Machine Learning for Trading - Japanese Market -

I tested whether the algorithm implemented in OMSCS’s Machine Learning for Trading (ML4T) could be applied to Japanese stocks and whether it could actually generate profits.

Overall

In the final project of ML4T taken in OMSCS, I implemented an investment algorithm using machine learning. While the course focused on US stocks, I wanted to verify if it would be effective for Japanese stocks as well. Details about the course can be found in the article below.
CS 7646: Machine Learning for Trading

Method

To conduct the verification under conditions similar to those in the course assignments, I calculated with the following conditions. To avoid violating the course’s policies, I will only provide an overview of the core aspects of the model and other essential content.

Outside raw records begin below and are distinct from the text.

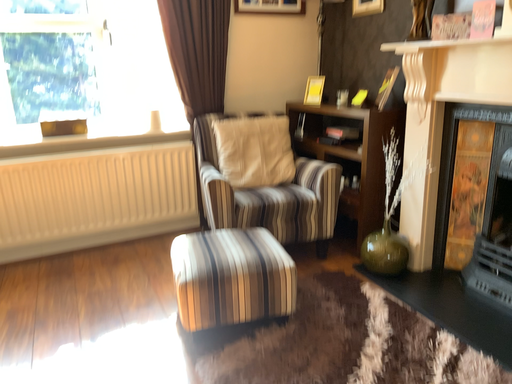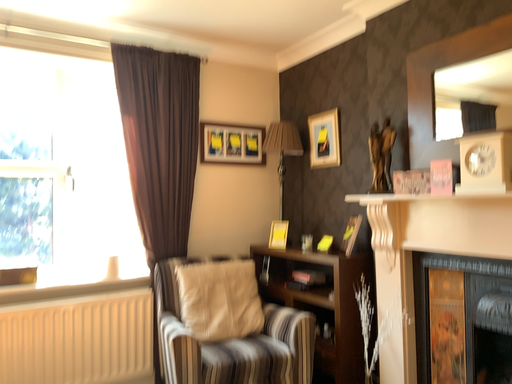 Question: How did the camera likely rotate when shooting the video?

Choices:
 (A) rotated right
 (B) rotated left

Answer: (A) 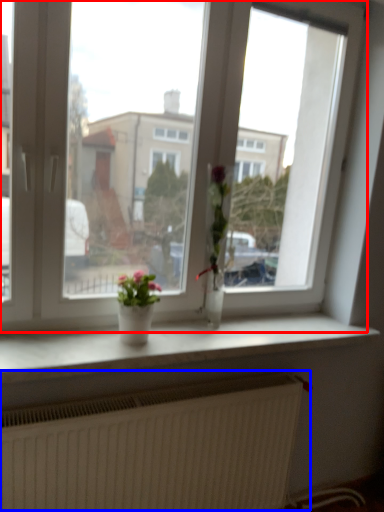 Question: Which object appears closest to the camera in this image, window (highlighted by a red box) or radiator (highlighted by a blue box)?

Choices:
 (A) window
 (B) radiator

Answer: (A) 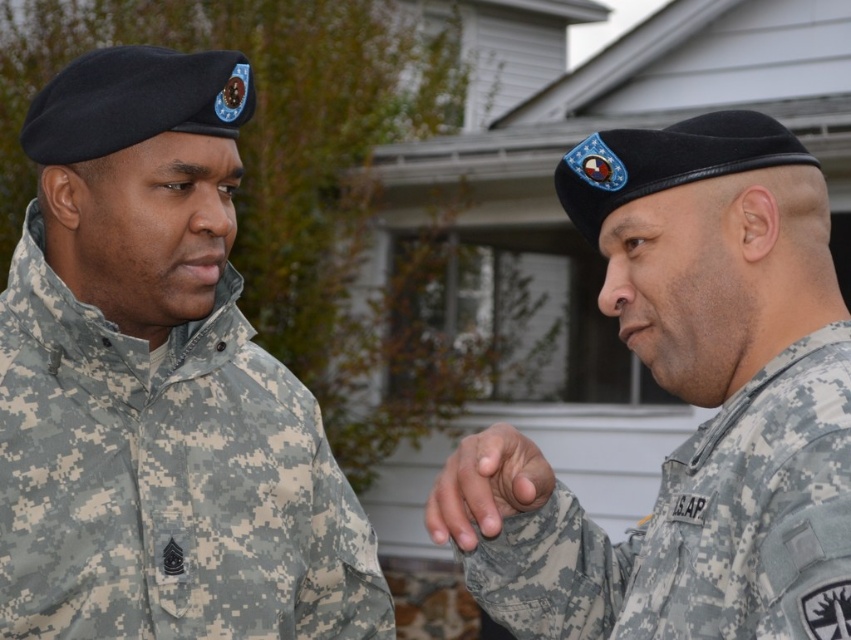 You are a military photographer aiming to capture a closeup shot of the camouflage fabric beret at center and camouflage fabric hand at center. Given that your camera can only focus on objects within a 6 inch range, will you be able to capture both items in focus?

The distance between the camouflage fabric beret at center and camouflage fabric hand at center is 8.09 inches, which exceeds the camera focus range of 6 inches. Therefore, you cannot capture both items in focus simultaneously.

In the scene shown: You are an observer standing in front of the house. You notice two objects in the scene described as the camouflage fabric uniform at left and the camouflage fabric hand at center. Which object appears bigger in size?

The camouflage fabric uniform at left appears bigger in size compared to the camouflage fabric hand at center, as stated in the description.

You are a military analyst observing two soldiers in a field report. You notice the camouflage fabric uniform at left and the camouflage fabric hand at center. Which object is positioned higher in the image?

The camouflage fabric uniform at left is taller than the camouflage fabric hand at center, so the camouflage fabric uniform at left is positioned higher in the image. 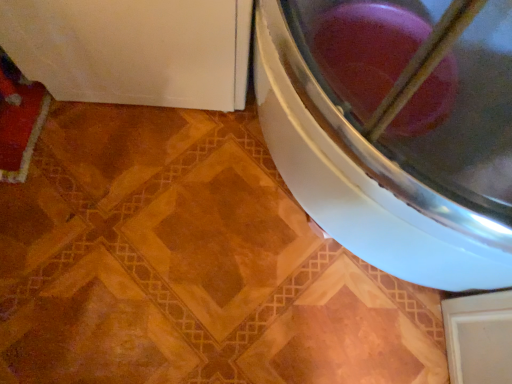 Question: Does white glossy washing machine at lower left have a greater width compared to white glossy washing machine at lower right?

Choices:
 (A) no
 (B) yes

Answer: (A)

Question: From the image's perspective, is white glossy washing machine at lower left under white glossy washing machine at lower right?

Choices:
 (A) yes
 (B) no

Answer: (B)

Question: From the image's perspective, does white glossy washing machine at lower left appear higher than white glossy washing machine at lower right?

Choices:
 (A) no
 (B) yes

Answer: (B)

Question: Is white glossy washing machine at lower left shorter than white glossy washing machine at lower right?

Choices:
 (A) no
 (B) yes

Answer: (B)

Question: From a real-world perspective, is white glossy washing machine at lower left located beneath white glossy washing machine at lower right?

Choices:
 (A) no
 (B) yes

Answer: (B)

Question: Is white glossy washing machine at lower left positioned before white glossy washing machine at lower right?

Model: A model based on Random Forest implemented in ML4T
Target: Mitsubishi UFJ Financial Group (8306)
In-sample Period: 2008/1/1 - 2009/12/31
Out-of-sample Period: 2010/1/1 - 2011/12/31
Trading: Long and Short positions can be taken based on predictions.

Data

Since the course provided data for US stocks, I needed to find a source for Japanese stock data. After researching, I found that I could obtain Japanese stock data from Stooq using pandas_datareader.
【Python】Obtaining Japanese Stock Price Information Using pandas-datareader

Stooq provides free stock price data and appears to be one of the few sources that offer both US and Japanese stock data. For Japanese stocks, there is about a one-day lag in price updates, which may not be suitable for timely predictions. However, since this model focuses on daily data, I thought this wouldn’t be a significant issue. When actually operating the model and conducting trades, it will be necessary to consider the timing of data acquisition, so it might be better to use a paid service.

Stooq

How to Obtain Data Using pandas_datareader

You can import pandas_datareader and append .JP to the stock code to retrieve the data.

 1
 2
 3
 4
 5
 6
 7
 8
 9
10


import pandas_datareader.data as pdr
import datetime as dt

symbol = '8306'
ticker_jp = symbol + '.JP'

start = dt.datetime(2008, 1, 1)
end = dt.datetime(2009, 12, 31)

df = pdr.DataReader(ticker_jp, 'stooq', start, end)

Note: There appear to be API limitations, and if you perform multiple read operations in a single day, it may suddenly stop returning any responses. In such cases, no error is returned during data retrieval, so caution is required.

You can obtain information such as the opening price, high price, low price, closing price, and volume for each stock as shown below.

stock_data

Result

The results of the simulation under the above conditions are shown. The initial investment capital is set to 1, and the subsequent fluctuations are illustrated in the graph. As a benchmark, it represents the case where the target stock was purchased at the beginning of the period and held continuously.

insample_result

During the in-sample period used for training, even though the benchmark resulted in a slight negative return, the machine learning-based approach was able to achieve approximately 20% return.

outofsample_result

For the out-of-sample period, the result ended slightly positive compared to the benchmark. The step-like progression suggests that positions were relatively quickly liquidated. It appears that it was a sideways market with little significant fluctuation, which may have limited the ability to achieve substantial returns.

The results of applying the model to the Japanese market indicated that simply applying the model did not yield profits, suggesting that considerable trial and error would be necessary.

Reflection

I had considered using the model implemented in ML4T for actual investing, but it has become clear that it may not be directly usable. During the course, the TA also advised that using the model for trading without careful consideration is reckless. I had thought that the Japanese market might be more efficient for algorithmic trading due to lower trading volumes compared to the US market; however, it appears that it is not so straightforward.

In the course, there were options to implement using either Random Forest or Q Learning, and I am curious about the results that could have been achieved using Q Learning. I would like to challenge myself to tune the model and implement Q Learning when I have the opportunity.

Taking the ML4T course has not only allowed me to learn about machine learning itself but also significantly encouraged me to experiment with various approaches. I believe this growth is substantial, and I intend to continue applying what I have learned in the future.